__Your assignment__.
Look below and pull out each line with the word "Carcassonne".

• • • • • • •

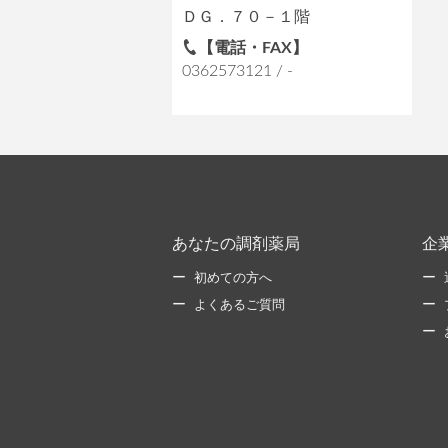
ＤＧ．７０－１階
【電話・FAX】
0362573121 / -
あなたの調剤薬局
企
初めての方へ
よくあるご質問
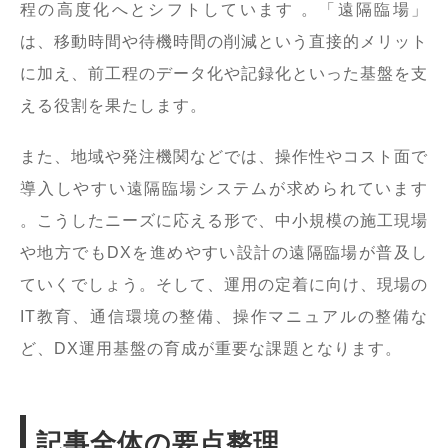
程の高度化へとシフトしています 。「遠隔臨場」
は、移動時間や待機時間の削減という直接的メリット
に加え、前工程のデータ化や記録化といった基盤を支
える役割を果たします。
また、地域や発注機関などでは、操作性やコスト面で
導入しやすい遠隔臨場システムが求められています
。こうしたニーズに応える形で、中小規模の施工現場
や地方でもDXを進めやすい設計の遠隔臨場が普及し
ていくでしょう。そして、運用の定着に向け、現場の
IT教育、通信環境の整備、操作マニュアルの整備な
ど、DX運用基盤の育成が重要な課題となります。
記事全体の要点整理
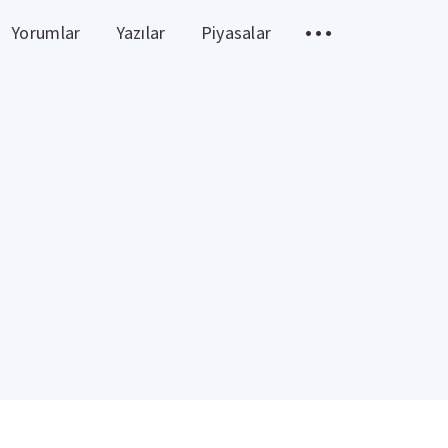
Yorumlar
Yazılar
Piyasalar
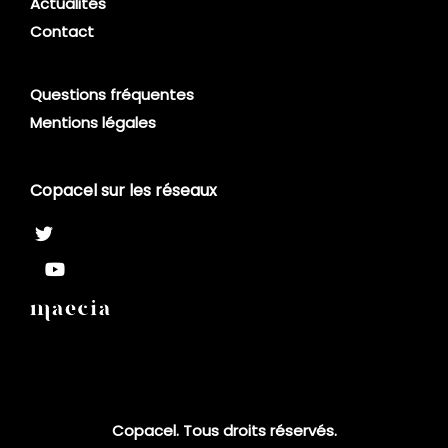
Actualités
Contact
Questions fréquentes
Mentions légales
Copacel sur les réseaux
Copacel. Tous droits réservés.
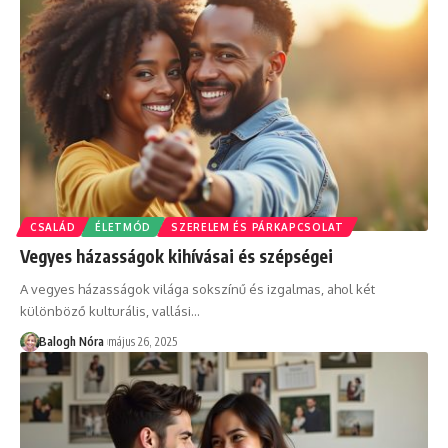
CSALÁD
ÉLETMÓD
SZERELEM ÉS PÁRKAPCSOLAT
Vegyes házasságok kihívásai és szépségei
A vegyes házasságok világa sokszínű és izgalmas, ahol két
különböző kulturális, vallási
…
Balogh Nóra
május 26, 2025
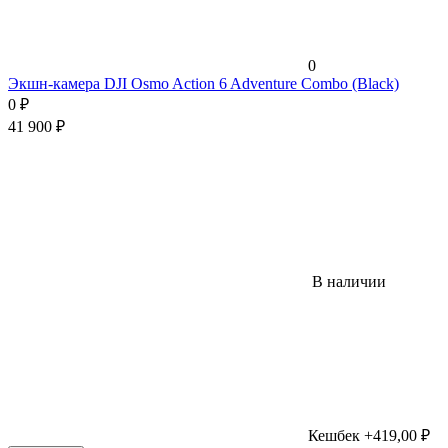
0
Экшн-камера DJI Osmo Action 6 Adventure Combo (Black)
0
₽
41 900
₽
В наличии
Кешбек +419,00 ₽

• • • • • • •

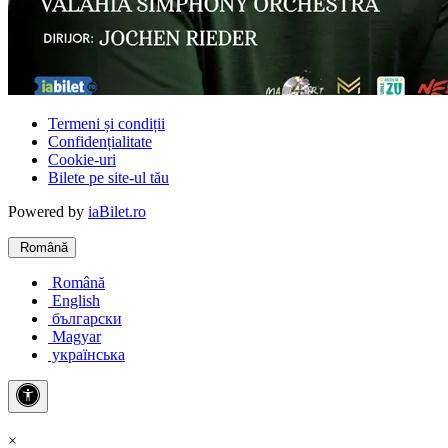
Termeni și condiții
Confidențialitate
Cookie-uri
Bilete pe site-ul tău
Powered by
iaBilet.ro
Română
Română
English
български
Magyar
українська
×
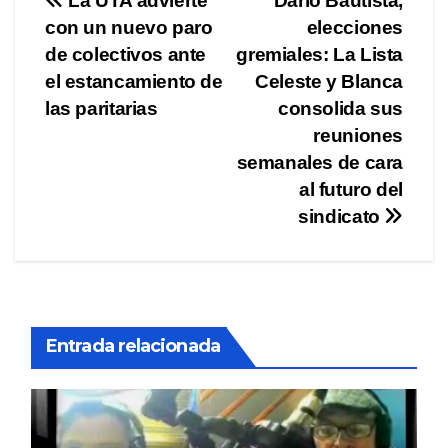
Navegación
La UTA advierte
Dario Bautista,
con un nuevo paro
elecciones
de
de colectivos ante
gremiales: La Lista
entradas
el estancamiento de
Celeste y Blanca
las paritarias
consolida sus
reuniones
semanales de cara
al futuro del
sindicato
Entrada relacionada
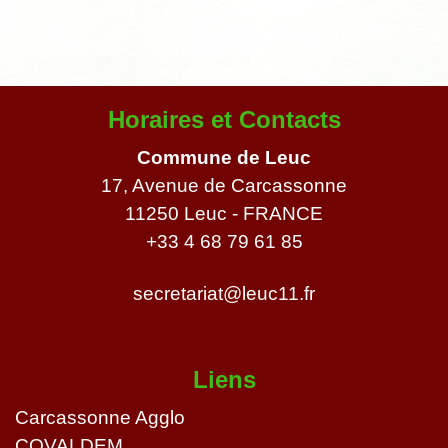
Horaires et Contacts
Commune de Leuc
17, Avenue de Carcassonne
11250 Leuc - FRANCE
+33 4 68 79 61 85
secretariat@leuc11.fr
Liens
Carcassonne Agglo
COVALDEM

• • • • • • •

__Problem solution__.
17, Avenue de Carcassonne
Carcassonne Agglo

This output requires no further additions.